Sexual Avoidance
Although some couples have a terrific bond and relationship outside the bedroom, many times they come to feel like roommates. The thrill of seduction, the excitement of passionate play has been stripped of the relationship. I work with couples to explore the changes that may have contributed to the shift. At times the avoidance is due to deeper issues in a partner’s history or the couple dynamic.
Desire Discrepancy
After the early stage of a relationship, the sexual relationship may diminish. It is a common difficulty for partners to have different needs or desires in the frequency of sexual connections. No one is broken or wrong, just different. Sex therapy can provide a path forward.
Past Childhood Abuse or Trauma
One’s sexual history involving abuse, rape or boundary crossings can have a profound effect on one’s current and future relationships. Sex Therapy is an integral part of a person and/or couple’s recovery.

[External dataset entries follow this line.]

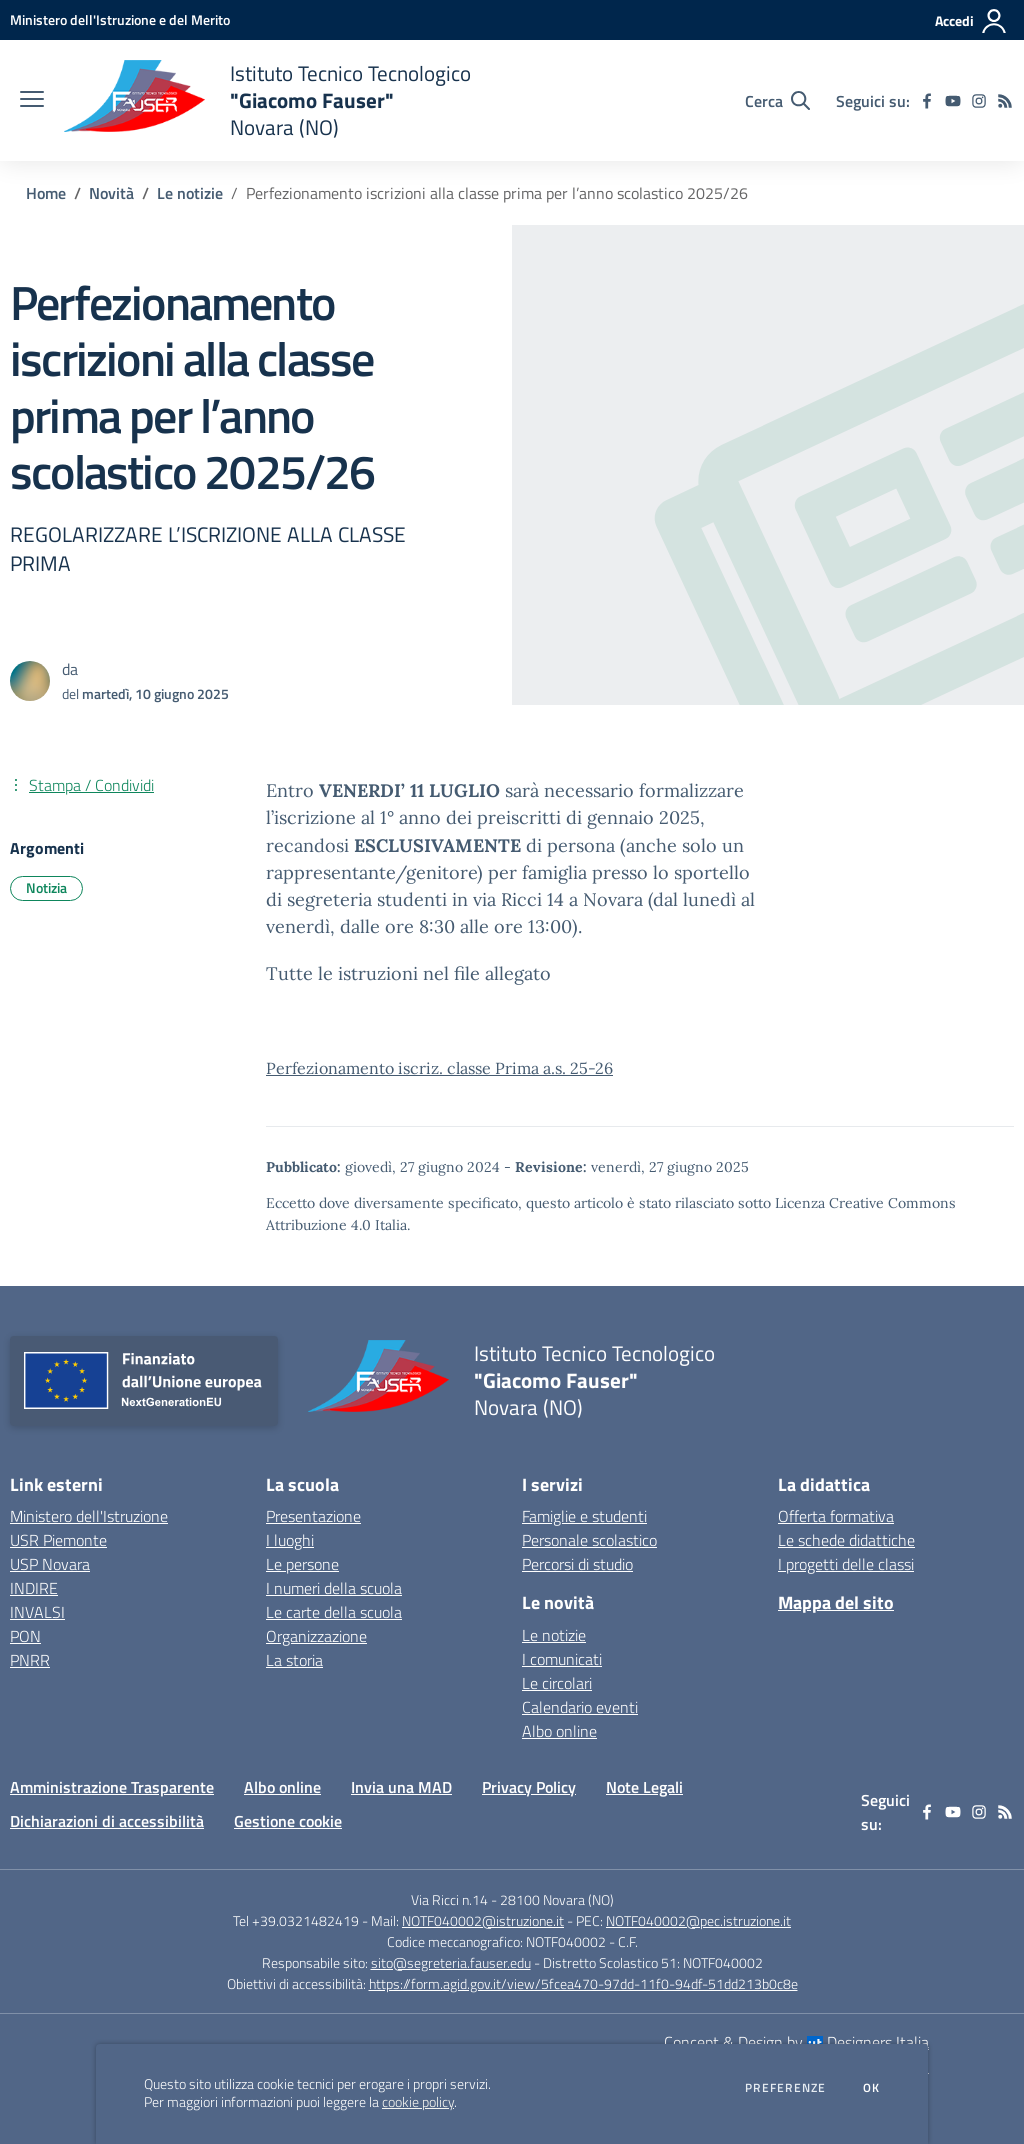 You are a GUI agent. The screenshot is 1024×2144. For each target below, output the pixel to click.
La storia (294, 1660)
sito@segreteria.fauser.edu (451, 1962)
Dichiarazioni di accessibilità (107, 1821)
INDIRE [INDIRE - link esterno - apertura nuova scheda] (34, 1588)
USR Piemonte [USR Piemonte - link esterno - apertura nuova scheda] (58, 1540)
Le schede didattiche (846, 1540)
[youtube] (953, 101)
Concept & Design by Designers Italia (796, 2042)
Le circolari (557, 1683)
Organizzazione (316, 1636)
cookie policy (418, 2102)
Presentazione (313, 1516)
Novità (111, 193)
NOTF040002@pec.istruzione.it (698, 1920)
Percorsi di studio (577, 1564)
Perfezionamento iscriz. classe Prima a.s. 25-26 (439, 1068)
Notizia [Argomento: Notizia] (46, 887)
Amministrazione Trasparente (112, 1787)
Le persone (302, 1564)
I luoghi (290, 1540)
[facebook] (927, 101)
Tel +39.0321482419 (296, 1920)
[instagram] (979, 101)
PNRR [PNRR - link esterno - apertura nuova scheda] (30, 1660)
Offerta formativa (836, 1516)
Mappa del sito (836, 1602)
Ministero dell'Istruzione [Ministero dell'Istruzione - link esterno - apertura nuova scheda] (89, 1516)
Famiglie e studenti (584, 1516)
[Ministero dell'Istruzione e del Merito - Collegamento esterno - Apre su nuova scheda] (120, 19)
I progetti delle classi (846, 1564)
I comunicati (562, 1659)
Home (46, 193)
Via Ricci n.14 (449, 1899)
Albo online (559, 1731)
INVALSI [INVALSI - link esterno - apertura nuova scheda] (37, 1612)
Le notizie (190, 193)
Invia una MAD (401, 1787)
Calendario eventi (580, 1707)
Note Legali (644, 1787)
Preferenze (785, 2088)
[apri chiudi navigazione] (32, 101)
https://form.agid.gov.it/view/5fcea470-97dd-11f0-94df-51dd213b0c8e (583, 1983)
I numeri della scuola (334, 1588)
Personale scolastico (589, 1540)
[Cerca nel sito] (777, 101)
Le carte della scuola (334, 1612)
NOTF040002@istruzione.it (483, 1920)
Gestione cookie (288, 1821)
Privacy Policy (529, 1787)
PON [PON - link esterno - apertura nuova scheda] (25, 1636)
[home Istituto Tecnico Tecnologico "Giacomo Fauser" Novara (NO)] (267, 100)
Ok (872, 2088)
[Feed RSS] (1005, 101)
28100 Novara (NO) (557, 1899)
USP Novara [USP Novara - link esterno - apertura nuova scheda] (50, 1564) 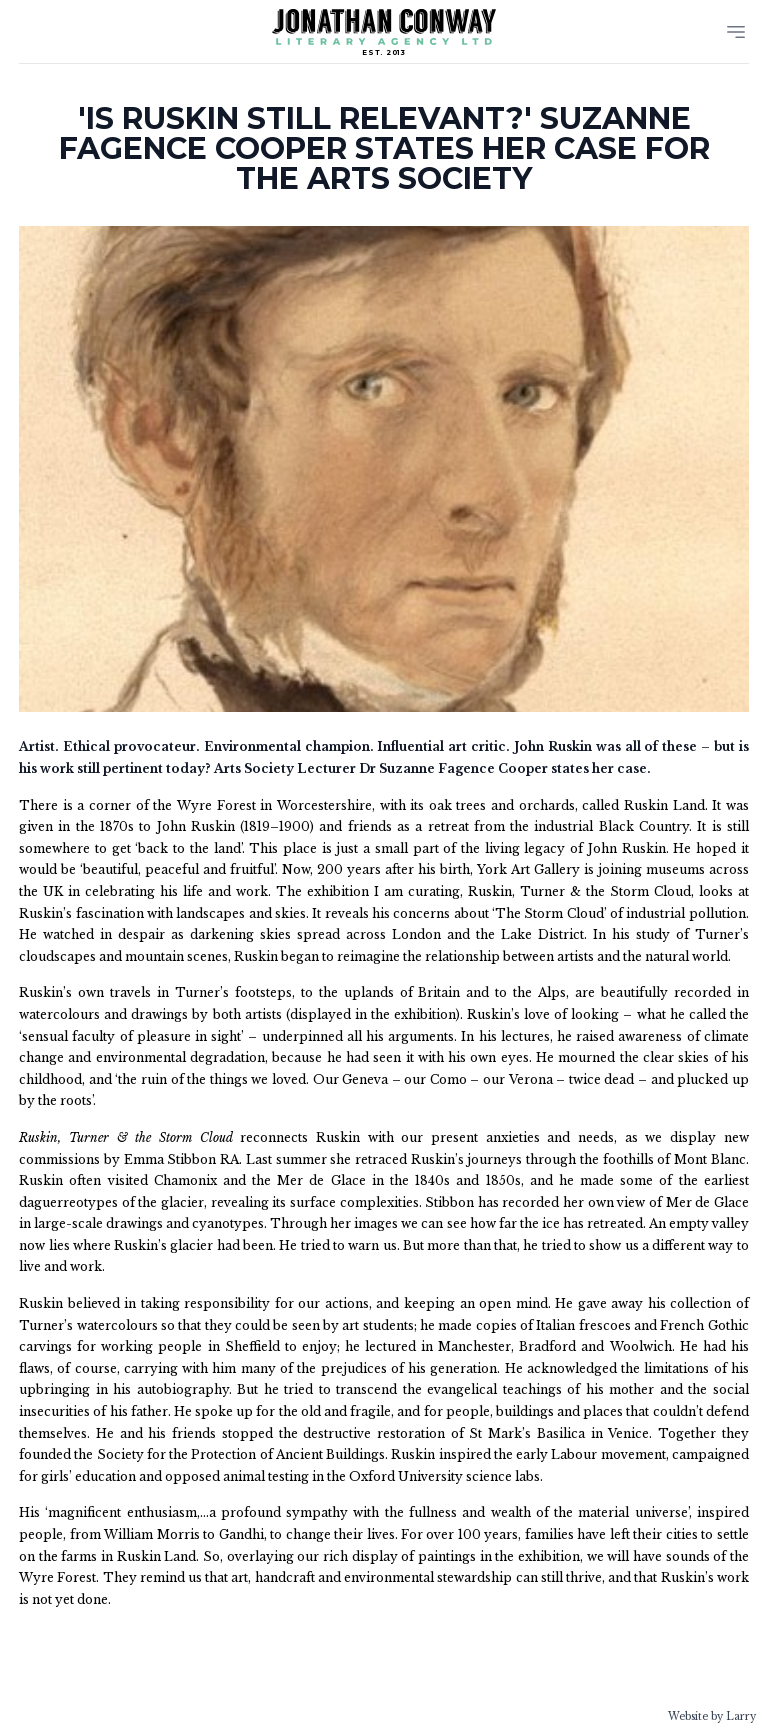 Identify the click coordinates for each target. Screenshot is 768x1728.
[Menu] (736, 32) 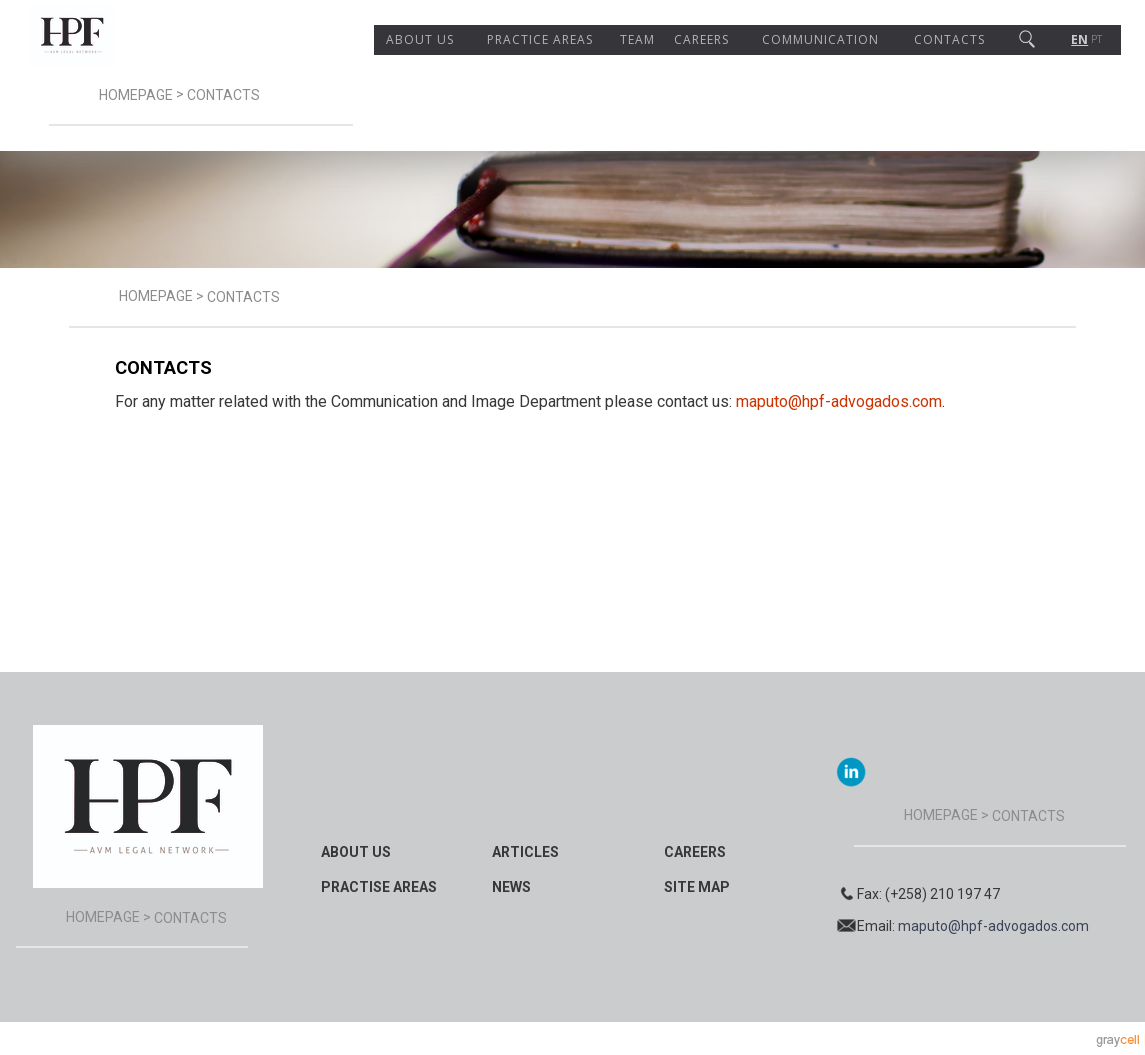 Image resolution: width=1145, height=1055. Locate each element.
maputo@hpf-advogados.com (839, 401)
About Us (420, 39)
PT (1096, 39)
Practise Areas (379, 887)
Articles (525, 852)
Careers (701, 39)
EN (1079, 39)
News (511, 887)
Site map (697, 887)
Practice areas (540, 39)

Infidelity/Affair Recovery
The discovery of an affair or cheating incident wreaks havoc on a couple and is experienced as a crisis in their relationship and family.
Low Libido
One of the most common problems people bring into sex therapy is lack of desire.This may be due to medical issues, side effects from medication, hormonal changes and/or complex issues in one’s relationship. Sex therapy looks at all the layers that affect this presenting issue.
Painful Sex
There are a variety of different causes of sexual pain. While the particular treatment depends on the source or type of pain, counseling for the individual and the relationship can provide tremendous help. Often, once the pain cycle starts, people attempt to force through the pain and endure for their partner. This amplifies the pain, makes it worse, and leads to emotional distress for everyone involved. Stopping the cycle of exacerbation is vital to moving forward.
Inability to Orgasm
The inability to reach orgasm can be a frustrating experience for some women. The causes may be multifaceted. We can work on this issue in sex therapy.
Erectile Dysfunction
There can be different causes of ED including medical, medication related, or relational to name a few. Many times struggling with ED can lead to sexual avoidance with their partner. The impact on your relationship can cause tremendous anxiety and strife.
Early Ejaculation
For some men the ability to control when they want to climax can cause dissatisfaction and disappointment for themselves and their partners.
Delayed Ejaculation
The difficulty to climax with a partner can stress and anxiety. As with other sexual dysfunctions, causes can be layered. Delayed ejaculation can begin to impact the relationship in difficult ways as well.
Lack of Technique as a Lover
Due to one’s cultural, religious or psychological reasons, a person may not have a lot of experience with a partner. This may affect their confidence in dating or in the beginning of a relationship. In therapy, clients are taught through resources and homework assignments to be watched, read and/or practiced between therapy appointments. We also focus on the cultural myths that may be impeding one’s exploration of one’s sexuality.
Kink related Issues
Whether one is interested in lighter power exchange or more intense BDSM type play in your sexual relationship, a person often has difficulty discussing these types of desires and or fantasies with their partner/spouse. Sex therapy sessions allow for a neutral well-trained therapist to lead the discussion and offer education and resources to a couple or individual.
Non-monogamous Relationships
Sometimes a couple would like to negotiate or re-negotiate their monogamy contract to include other partners. These conversations can be challenging given the fears and jealousy partners may experience in branching into a new type of relationship openness.